■ Exercise ■
An exact copy of every record below is needed, with all pictures removed.

#### Provided information ####

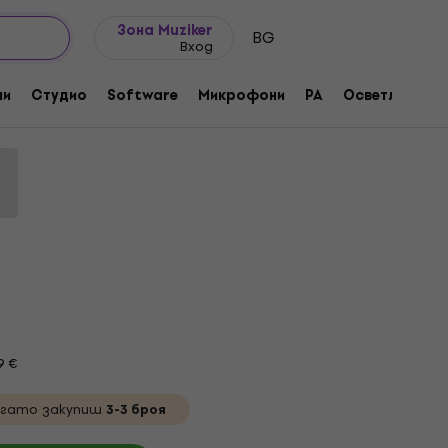
Идеи за подарък
FAQ
Muziker Блог
Зона Muziker
BG
Вход
нектор
ни
Студио
Software
Микрофони
PA
Осветление
а:
1000112
9 €
гато закупиш
3-3 броя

####

■ Result of this task ■
Идеи за подарък
FAQ
Muziker Блог
Зона Muziker
BG
Вход
нектор
ни
Студио
Software
Микрофони
PA
Осветление
а:
1000112
9 €
гато закупиш
3-3 броя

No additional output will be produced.